Methods
Obfuscation example. A problem before (left) and after (right) obfuscation with the simplified inductive reasoning steps needed for answering. For each obfuscation, a character mapping is sampled based on the ruleset, then applied to obfuscate the problem and the answer. Only the original problem can be solved with the aid of models' internalised knowledge.
LingOly-TOO extends the LingOly benchmark by applying reasoning-equivariant permutations to 82 Linguistics Olympiad problems from the UK Linguistics Olympiad (UKLO). These problems are self-contained, require no prior linguistic knowledge, and can be solved from context using general reasoning and pattern matching.
We designed expert-crafted obfuscation rulesets for each problem that permute the orthography of the target language (Problemese) at the grapheme level. These permutations preserve the underlying linguistic mechanisms and solution logic—treating graphemes, morphemes, and phonological relationships as atomic units—while transforming the text into forms that cannot appear in any training corpus. This ensures models cannot rely on memorised knowledge or language familiarity, and must instead reason inductively from context.

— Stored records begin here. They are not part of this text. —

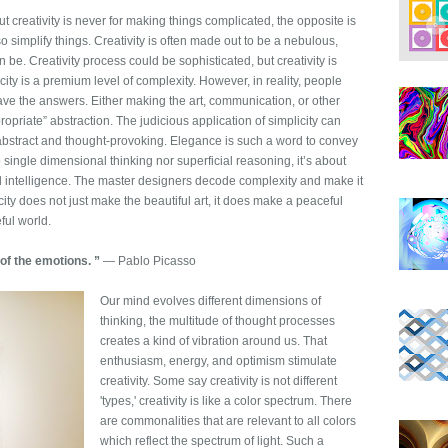
t creativity is never for making things complicated, the opposite is
lso simplify things. Creativity is often made out to be a nebulous,
 be. Creativity process could be sophisticated, but creativity is
ity is a premium level of complexity. However, in reality, people
ve the answers. Either making the art, communication, or other
propriate” abstraction. The judicious application of simplicity can
 abstract and thought-provoking. Elegance is such a word to convey
to single dimensional thinking nor superficial reasoning, it’s about
nd intelligence. The master designers decode complexity and make it
city does not just make the beautiful art, it does make a peaceful
ful world.
 of the emotions. ”
― Pablo Picasso
Our mind evolves different dimensions of
thinking, the multitude of thought processes
creates a kind of vibration around us. That
enthusiasm, energy, and optimism stimulate
creativity. Some say creativity is not different
'types,' creativity is like a color spectrum. There
are commonalities that are relevant to all colors
which reflect the spectrum of light. Such a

We manually annotated 1,005 sub-question/answer pairs, removed metadata that could serve as shortcuts (language names, families, geographic clues), and generated up to 6 valid permutations per problem, yielding 6,995 sub-question/answer pairs in total. All annotations were validated by team members with Linguistics Olympiad expertise, and a sample was independently audited by two International Linguistics Olympiad medallists. A randomised controlled trial with 172 human participants confirmed only a modest 5.7% performance decrease from obfuscation.
Results
We evaluated fifteen reasoning and general-purpose models (both open-source and closed-source) on LingOly-TOO. We report two scores per model: Mog, based on original (unobfuscated) problems, and Mobf, based on obfuscated problems. The gap between these scores quantifies how much models rely on knowledge shortcuts rather than genuine reasoning.

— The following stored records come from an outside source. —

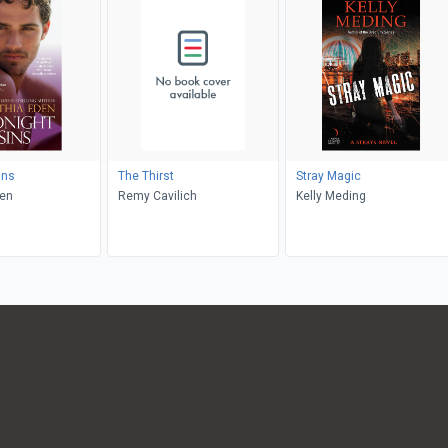
ins
The Thirst
Stray Magic
den
Remy Cavilich
Kelly Meding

Reasoning performance on LingOly-TOO. Results without controlling for knowledge and memorisation overestimate reasoning abilities (light blue). Obfuscation mitigates this effect and offers improved estimates (dark blue).
Frontier models achieve around 0.60 on Mog, but this drops to a maximum of 0.48 on Mobf. Reasoning models consistently outperform general-purpose models: GPT-5 outscores GPT 4.5, Claude 3.7 (thinking) outperforms Claude 3.7 (no thinking) at 0.43 vs. 0.30, and increasing inference-time budget helps (o3-mini high: 0.31 vs. o3-mini low: 0.12). At the hardest difficulty level (Round 2), even the best model scores only 0.31, demonstrating the benchmark is far from saturated.
Key Contributions
- An unsaturated benchmark for frontier reasoning models. The top model, GPT-5, scores 48% overall and only 31% on the highest difficulty problems. No model exceeds 50%, confirming that multi-hop inductive reasoning remains an open challenge.
- A method to quantify knowledge effects. The gap between Mog and Mobf reveals reasoning shortcuts. Score inflation from knowledge correlates with language resourcedness—models perform disproportionately better on high-resource languages in the unobfuscated setting. Providing expert reasoning guidance bridges this gap, increasing mean scores from 0.66 to 0.76.
- A method for generating uncontaminated reasoning problems. Experiments with then-unpublished UKLO 2025 problems show that the performance drop from obfuscation persists, confirming effects are not solely due to training-set memorisation but reflect genuine reliance on language knowledge.
- Evidence for brittle reasoning in frontier reasoning models. Under a robust metric that takes the minimum score across all permutations of a problem, the best model (GPT-5) drops from 0.48 to 0.28, revealing high variance and inconsistency across permutations even in frontier reasoning models.